You can add metadata to a group or an example. And if you have metadata on a parent group, you can override it in a child group. The metadata is added using the strange looking **> operator (I chose this because the * makes it right associative, which I need in order to avoid parenthesis hell, and the > helps indicating that the metadata binds to the group/example to come.

The interesting thing is that the metadata is initialized before the example starts executing, which means that metadata specified on an example can effect the setup code executed in a parent group. The following example shows how:

open Respect.Dsl.Async;

describe "Register user" [
  beforeEach (fun ctx don => {
    ctx |> TestContext.get "userName"
    |> /* do something interesting with the user */
    don()
  }),

  ("userName", "johndoe") **>
  describe "A valid user name was entered" [
    it "Correctly registers the user" (fun ctx don => {
       ...
       don
    })
  ],

  ("userName", "!@#$") **>
  describe "An invalid user name was entered" [
    it "Returns a sensible error message" (fun ctx don => {
       ...
       don ()
    })
  ]
] |> register

Composing Matchers

Matchers can be composed using the "fish" operator >=>, so a matcher 'a 'b can be composed with a matcher 'b 'c into a matcher 'a 'c.

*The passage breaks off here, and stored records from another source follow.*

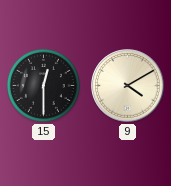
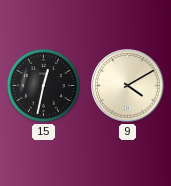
15: 12:30 -> 12:32
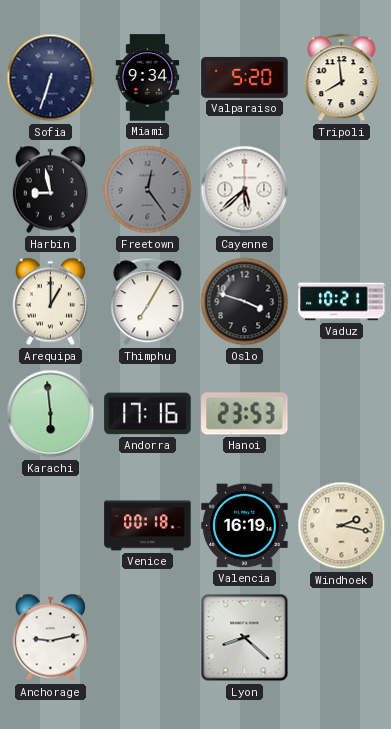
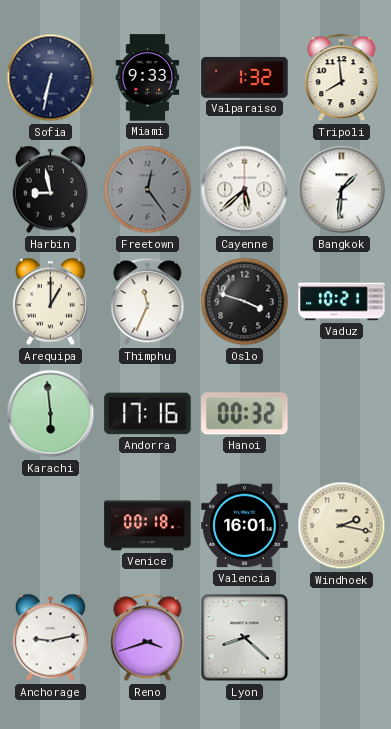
Sofia: 6:33 -> 6:32
Miami: 9:34 -> 9:33
Valparaiso: 5:20 -> 1:32
Bangkok: none -> 1:31
Thimphu: 7:05 -> 11:34
Hanoi: 23:53 -> 00:32
Valencia: 16:19 -> 16:01
Reno: none -> 3:42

This can be particularly useful when the value passed with the success is different from the actual value passed to the matcher. Here is an example from a piece of production code I am working on:

/* General types to handle errors and async code */
type result 'a 'b =
  | Ok 'a
  | Error 'b;
type async 'a = ('a => unit) => unit;
type asyncResult 'a 'b = async (result 'a 'b);

/* Specific error types returned by repository layer */
type databaseError 'id =
| DocumentNotFound string 'id
| MongoErr MongoError.t;

/* This is a matcher that verifies that an async function fails. "actual" is a
function that takes a result callback */
let asyncFail actual => {
  AsyncMatchResult (fun cb => {
    actual
      |> AsyncResult.run (fun
      | Error y => cb (MatchSuccess y)
      | Ok y => cb (MatchFailure (Obj.repr y)));
      });
};

The interesting thing is that the asyncFail matcher passes the error to the MatchResult constructor, to be used by a new matcher. In this tests we compose it with a new matcher that verifies that we actually get the expected error.

describe "UserRepository" [
    describe "findById" [
      describe "record doesn't exist" [
        it "returns DocumentNotFound" (fun _ => {
          let id = "dummy";
          UserRepository.getById id
            |> shoulda (UserFeature_test.asyncFail >=> (equal (DocumentNotFound "users" id)))
        })
      ]
    ]
  ],
] |> register;

The operator supports combining sync and async matchers as you like - but they are not properly tested in the framework. Only the above case async>=>sync matcher has been tested in the wild.